Quality was a key element in the ACA and when it was being bantered about I expressed significant concern. Mainly because it is illusive. No one can define or measure quality. I wrote extensively about it in mid 2009 as the ACA was raising its evil head. I then detailed it in my Health Care book in 2010. Thus when I see articles now regarding the ACA I am not surprised about anything.

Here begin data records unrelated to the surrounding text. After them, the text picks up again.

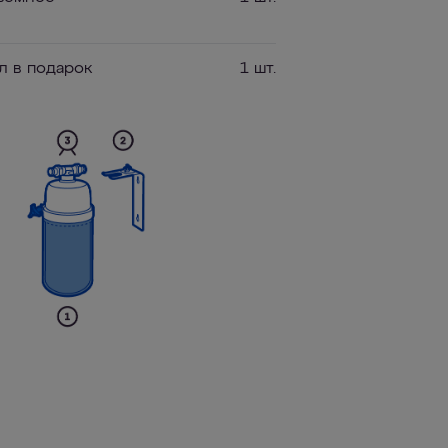
л в подарок
1 шт.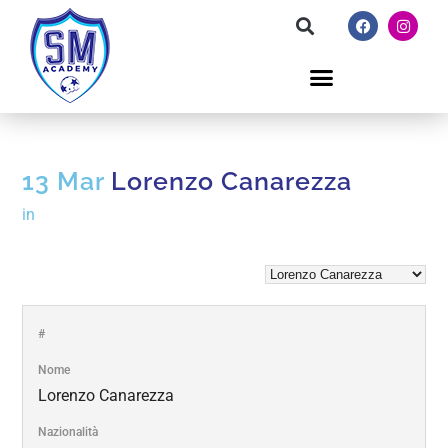
13 Mar
Lorenzo Canarezza
in
#
Nome
Lorenzo Canarezza
Nazionalità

One paper in NEJM states[1]:
... the Affordable Care Act (ACA) created the “value-based
payment modifier,” or “value modifier,” a pay-for-performance approach for
physicians who actively participate in Medicare. By 2017, physicians will be
rewarded or penalized on the basis of the relative calculated value of the care
they provide to Medicare beneficiaries….
The value modifier is meant to provide differential
payment to a physician or physician group under the Medicare Physician Fee
Schedule on the basis of the quality of care furnished as compared with the
cost; it will result in a reward or penalty amounting to 1 to 2% of payments
for groups of 100 physicians or more in 2015 and for all physicians by January
1, 2017. CMS anticipates increasing the percentage of payments at risk as
positive experience accrues. To reduce the burden on physicians, CMS has based
the value modifier on the Physician Quality Reporting System (PQRS).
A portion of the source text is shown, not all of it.